Your answer should hold each line of the material that contains the word "Music".

★ ★ ★ ★

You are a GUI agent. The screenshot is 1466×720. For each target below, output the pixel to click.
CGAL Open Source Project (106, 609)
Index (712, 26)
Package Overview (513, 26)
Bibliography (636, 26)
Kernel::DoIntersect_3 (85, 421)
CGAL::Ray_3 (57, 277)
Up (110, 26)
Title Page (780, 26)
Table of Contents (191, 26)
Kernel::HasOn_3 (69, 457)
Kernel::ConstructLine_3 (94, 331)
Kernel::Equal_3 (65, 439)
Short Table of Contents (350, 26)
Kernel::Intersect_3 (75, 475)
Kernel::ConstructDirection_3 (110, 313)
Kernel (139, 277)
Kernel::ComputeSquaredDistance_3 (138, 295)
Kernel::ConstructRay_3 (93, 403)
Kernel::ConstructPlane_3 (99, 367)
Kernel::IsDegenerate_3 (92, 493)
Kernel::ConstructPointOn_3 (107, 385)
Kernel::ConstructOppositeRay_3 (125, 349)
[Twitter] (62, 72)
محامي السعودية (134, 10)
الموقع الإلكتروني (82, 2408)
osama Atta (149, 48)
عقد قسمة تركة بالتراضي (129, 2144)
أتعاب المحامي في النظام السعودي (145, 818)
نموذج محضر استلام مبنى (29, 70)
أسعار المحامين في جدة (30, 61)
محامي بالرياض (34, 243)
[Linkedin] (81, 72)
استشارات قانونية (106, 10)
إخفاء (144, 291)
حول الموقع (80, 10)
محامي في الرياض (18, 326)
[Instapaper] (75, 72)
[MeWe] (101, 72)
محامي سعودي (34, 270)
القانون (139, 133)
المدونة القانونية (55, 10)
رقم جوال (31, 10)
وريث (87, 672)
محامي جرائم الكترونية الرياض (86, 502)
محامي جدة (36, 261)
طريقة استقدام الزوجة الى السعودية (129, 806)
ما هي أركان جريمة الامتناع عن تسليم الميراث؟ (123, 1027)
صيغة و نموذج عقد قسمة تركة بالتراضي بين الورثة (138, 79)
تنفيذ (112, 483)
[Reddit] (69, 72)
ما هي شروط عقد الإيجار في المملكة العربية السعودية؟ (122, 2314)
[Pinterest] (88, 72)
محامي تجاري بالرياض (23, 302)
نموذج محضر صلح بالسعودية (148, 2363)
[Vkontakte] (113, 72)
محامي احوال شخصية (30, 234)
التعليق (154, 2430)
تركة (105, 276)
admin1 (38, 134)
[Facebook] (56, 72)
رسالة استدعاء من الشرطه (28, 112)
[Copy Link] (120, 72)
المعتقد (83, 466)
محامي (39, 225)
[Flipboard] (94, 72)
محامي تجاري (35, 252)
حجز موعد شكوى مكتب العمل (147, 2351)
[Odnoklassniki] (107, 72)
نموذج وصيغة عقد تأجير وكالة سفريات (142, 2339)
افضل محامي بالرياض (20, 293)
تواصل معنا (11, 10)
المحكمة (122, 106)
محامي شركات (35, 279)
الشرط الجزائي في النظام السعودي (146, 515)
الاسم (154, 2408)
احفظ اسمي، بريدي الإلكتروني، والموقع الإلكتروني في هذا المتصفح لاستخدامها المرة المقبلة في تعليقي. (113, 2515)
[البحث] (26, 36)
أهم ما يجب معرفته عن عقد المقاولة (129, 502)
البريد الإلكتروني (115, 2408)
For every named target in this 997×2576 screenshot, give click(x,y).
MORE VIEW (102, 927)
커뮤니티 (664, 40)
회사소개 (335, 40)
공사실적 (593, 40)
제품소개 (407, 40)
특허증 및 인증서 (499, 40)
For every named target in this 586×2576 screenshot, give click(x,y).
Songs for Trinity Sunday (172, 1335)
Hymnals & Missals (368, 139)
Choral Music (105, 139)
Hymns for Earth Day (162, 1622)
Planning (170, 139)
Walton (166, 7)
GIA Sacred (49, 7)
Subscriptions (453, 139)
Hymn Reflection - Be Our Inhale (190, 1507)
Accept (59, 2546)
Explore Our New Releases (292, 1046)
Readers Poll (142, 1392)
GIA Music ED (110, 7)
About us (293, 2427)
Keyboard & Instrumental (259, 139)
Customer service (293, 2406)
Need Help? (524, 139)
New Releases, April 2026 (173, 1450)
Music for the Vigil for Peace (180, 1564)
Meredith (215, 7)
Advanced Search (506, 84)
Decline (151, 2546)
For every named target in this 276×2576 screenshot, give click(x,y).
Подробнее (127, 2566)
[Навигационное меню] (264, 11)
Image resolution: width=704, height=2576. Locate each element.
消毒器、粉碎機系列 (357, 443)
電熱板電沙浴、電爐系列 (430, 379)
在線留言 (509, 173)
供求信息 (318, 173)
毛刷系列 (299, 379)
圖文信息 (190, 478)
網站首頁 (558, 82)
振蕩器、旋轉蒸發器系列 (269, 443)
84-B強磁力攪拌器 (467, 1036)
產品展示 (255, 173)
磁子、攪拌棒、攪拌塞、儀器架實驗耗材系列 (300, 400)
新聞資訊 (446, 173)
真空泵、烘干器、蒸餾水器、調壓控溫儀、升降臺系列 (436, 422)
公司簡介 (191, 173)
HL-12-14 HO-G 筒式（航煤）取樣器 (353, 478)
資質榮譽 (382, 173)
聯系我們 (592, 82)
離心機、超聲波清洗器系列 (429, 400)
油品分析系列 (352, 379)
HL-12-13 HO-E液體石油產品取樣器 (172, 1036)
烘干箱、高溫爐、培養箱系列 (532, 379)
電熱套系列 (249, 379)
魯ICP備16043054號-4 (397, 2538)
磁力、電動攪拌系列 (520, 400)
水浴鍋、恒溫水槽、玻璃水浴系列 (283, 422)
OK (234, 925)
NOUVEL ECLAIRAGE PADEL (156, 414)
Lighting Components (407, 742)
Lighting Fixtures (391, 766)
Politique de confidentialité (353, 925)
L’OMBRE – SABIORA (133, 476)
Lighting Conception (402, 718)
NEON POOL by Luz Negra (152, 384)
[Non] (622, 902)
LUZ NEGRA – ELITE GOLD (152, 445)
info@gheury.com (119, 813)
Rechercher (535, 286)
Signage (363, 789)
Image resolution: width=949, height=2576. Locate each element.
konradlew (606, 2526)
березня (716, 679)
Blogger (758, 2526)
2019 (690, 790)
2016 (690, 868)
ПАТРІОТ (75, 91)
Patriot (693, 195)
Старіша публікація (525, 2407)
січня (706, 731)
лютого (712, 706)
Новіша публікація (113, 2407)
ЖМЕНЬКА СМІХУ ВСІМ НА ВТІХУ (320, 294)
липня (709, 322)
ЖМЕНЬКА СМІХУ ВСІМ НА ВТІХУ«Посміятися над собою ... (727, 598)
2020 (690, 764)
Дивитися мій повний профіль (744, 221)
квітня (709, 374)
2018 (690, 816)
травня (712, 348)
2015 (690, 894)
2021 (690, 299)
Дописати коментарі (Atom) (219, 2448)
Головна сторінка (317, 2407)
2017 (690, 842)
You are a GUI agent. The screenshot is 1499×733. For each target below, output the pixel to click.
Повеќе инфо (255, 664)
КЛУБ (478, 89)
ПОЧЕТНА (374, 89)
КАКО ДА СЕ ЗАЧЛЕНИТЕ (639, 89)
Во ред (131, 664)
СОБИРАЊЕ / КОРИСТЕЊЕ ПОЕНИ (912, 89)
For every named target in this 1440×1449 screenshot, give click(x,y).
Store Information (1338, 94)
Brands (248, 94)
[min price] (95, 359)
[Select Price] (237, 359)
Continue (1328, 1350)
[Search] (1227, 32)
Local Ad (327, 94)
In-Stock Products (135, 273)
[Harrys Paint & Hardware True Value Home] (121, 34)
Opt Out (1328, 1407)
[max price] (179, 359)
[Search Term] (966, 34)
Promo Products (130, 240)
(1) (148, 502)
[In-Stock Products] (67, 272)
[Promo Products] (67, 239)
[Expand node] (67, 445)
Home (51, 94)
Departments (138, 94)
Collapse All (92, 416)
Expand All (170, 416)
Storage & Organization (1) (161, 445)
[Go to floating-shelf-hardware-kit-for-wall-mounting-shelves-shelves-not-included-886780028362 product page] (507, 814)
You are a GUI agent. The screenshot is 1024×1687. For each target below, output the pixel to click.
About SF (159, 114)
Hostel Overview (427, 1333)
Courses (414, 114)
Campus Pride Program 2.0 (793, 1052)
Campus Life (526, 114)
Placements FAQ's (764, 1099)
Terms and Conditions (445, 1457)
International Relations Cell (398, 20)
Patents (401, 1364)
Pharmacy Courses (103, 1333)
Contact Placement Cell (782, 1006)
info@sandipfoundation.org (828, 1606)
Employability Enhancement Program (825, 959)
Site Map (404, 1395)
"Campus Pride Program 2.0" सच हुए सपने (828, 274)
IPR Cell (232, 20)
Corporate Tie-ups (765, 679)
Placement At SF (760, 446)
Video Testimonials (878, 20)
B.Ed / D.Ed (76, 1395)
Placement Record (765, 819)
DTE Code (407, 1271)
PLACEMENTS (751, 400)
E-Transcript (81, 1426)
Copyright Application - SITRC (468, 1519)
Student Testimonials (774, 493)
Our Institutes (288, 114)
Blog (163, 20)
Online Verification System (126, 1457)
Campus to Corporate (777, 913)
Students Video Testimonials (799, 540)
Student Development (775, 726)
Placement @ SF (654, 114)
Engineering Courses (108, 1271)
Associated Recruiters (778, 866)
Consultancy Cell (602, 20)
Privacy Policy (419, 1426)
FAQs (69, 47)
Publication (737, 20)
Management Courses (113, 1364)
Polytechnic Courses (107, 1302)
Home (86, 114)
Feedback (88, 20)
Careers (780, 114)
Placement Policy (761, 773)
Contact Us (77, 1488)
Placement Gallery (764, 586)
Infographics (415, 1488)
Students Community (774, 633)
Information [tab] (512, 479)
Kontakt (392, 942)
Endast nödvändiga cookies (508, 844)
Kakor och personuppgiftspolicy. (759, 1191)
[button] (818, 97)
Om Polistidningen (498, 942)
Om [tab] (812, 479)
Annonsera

★ ★ ★ ★

COMPLETED TASK:
Choral Music (105, 139)
GIA Music ED (110, 7)
Music for the Vigil for Peace (180, 1564)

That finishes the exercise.